-- RECORDS FOR THIS EXERCISE follows --

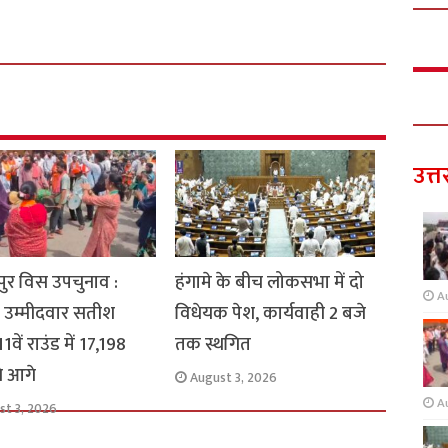
उत्त
ुर विस उपचुनाव :
हंगामे के बीच लोकसभा में दो
A
 उम्मीदवार सतीश
विधेयक पेश, कार्यवाही 2 बजे
1वें राउंड में 17,198
तक स्थगित
से आगे
August 3, 2026
A
st 3, 2026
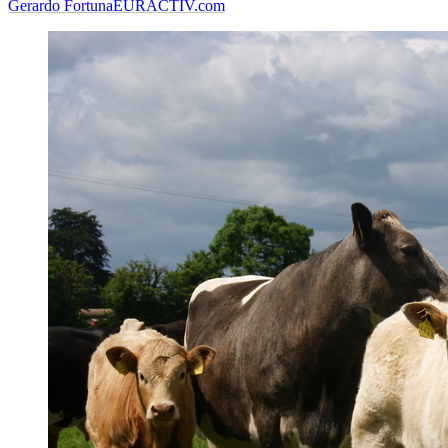
Gerardo Fortuna
EURACTIV.com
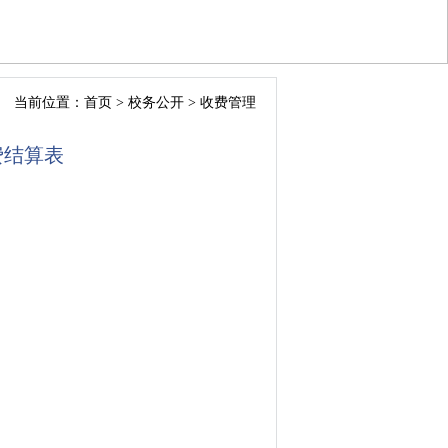
当前位置：
首页
>
校务公开
>
收费管理
费结算表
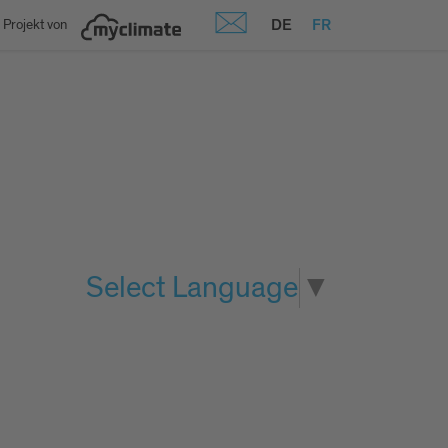
DE
FR
 Projekt von
Select Language
▼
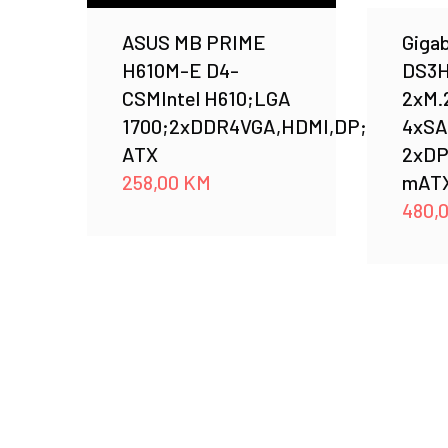
ASUS MB PRIME
Giga
H610M-E D4-
DS3H
CSMIntel H610;LGA
2xM.
1700;2xDDR4VGA,HDMI,DP;micro
4xSA
ATX
2xDP
258,00
KM
mAT
480,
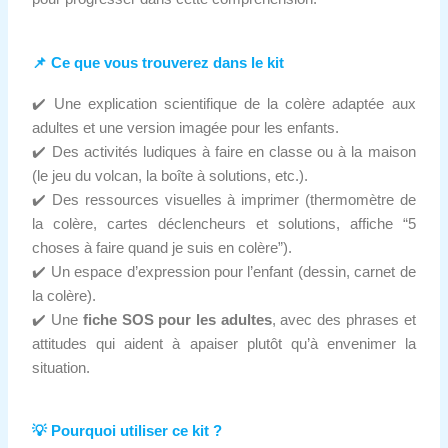
📌 Ce que vous trouverez dans le kit
✔️ Une explication scientifique de la colère adaptée aux
adultes et une version imagée pour les enfants.
✔️ Des activités ludiques à faire en classe ou à la maison
(le jeu du volcan, la boîte à solutions, etc.).
✔️ Des ressources visuelles à imprimer (thermomètre de
la colère, cartes déclencheurs et solutions, affiche “5
choses à faire quand je suis en colère”).
✔️ Un espace d’expression pour l’enfant (dessin, carnet de
la colère).
✔️ Une
fiche SOS pour les adultes
, avec des phrases et
attitudes qui aident à apaiser plutôt qu’à envenimer la
situation.
💡 Pourquoi utiliser ce kit ?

-- RECORDS FOR THIS EXERCISE concluded --

Reproduce exactly, with nothing added, the lines from the line with "1700;2xDDR4VGA,HDMI,DP;micro" through the end of the entries above; pictures are to be left out.

**EXERCISE ANSWER**
1700;2xDDR4VGA,HDMI,DP;micro
4xSA
ATX
2xDP
258,00
KM
mAT
480,
📌 Ce que vous trouverez dans le kit
✔️ Une explication scientifique de la colère adaptée aux
adultes et une version imagée pour les enfants.
✔️ Des activités ludiques à faire en classe ou à la maison
(le jeu du volcan, la boîte à solutions, etc.).
✔️ Des ressources visuelles à imprimer (thermomètre de
la colère, cartes déclencheurs et solutions, affiche “5
choses à faire quand je suis en colère”).
✔️ Un espace d’expression pour l’enfant (dessin, carnet de
la colère).
✔️ Une
fiche SOS pour les adultes
, avec des phrases et
attitudes qui aident à apaiser plutôt qu’à envenimer la
situation.
💡 Pourquoi utiliser ce kit ?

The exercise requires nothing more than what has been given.